- 4 boneless skinless chicken breast halves (6 ounces each)
- 1/2 teaspoon salt
- 1/2 teaspoon coarsely ground pepper
- 1 tablespoon olive oil
- 5 garlic cloves, minced
- 1/2 cup heavy whipping cream
- 1/3 cup white wine
- 1/4 cup chopped oil-packed sun-dried tomatoes
- 2 tablespoons capers, drained
- Hot cooked bow tie pasta
- Flatten chicken slightly; sprinkle with salt and pepper. In a large skillet over medium heat, cook chicken in oil for 5-7 minutes on each side or until juices run clear. Add garlic; cook 1 minute longer.

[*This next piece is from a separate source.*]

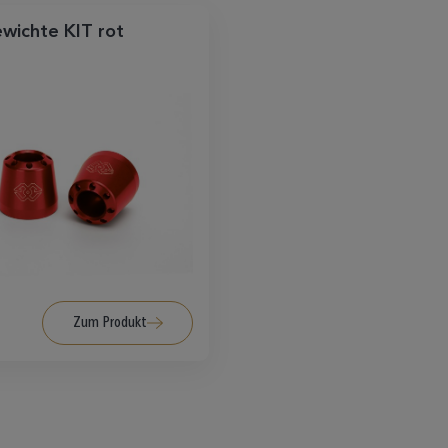
Lenkergewichte KIT rot
Zum Produkt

- Stir in the cream, wine, tomatoes and capers; cook until sauce is slightly thickened. Serve with pasta. Yield: 4 servings.
Full-Bodied White Wine
Enjoy this recipe with a full-bodied white wine such as Chardonnay or Viognier.
Reviews for Chicken with Garlic-Caper Sauce
"I didn't have sun dried tomatoes so I used half of a large fresh tomatoe (small dices) - it worked! Everyone loved it!! Would be better with the sun dried tomatoes but no one complained and it was ALL gone!"
"very good the whole family liked it!"
"This recipe is super easy and the sauce is so yummy! Really love the combination of the capers and sun-dried tomatoes. I definitely will be making this again!"
"This dish is totally up my alley as I love sundried tomatoes and capers. But, my son gobbled it up and the hubby liked it too. Great flavor. Even though I only cooked for 3, I made the additional sauce for the noodles."
"Great. easy enough for the hubby to make too!"
"Delic. Love this recipe n so easy."
"Fabulous! My husband couldn't stop raving about it."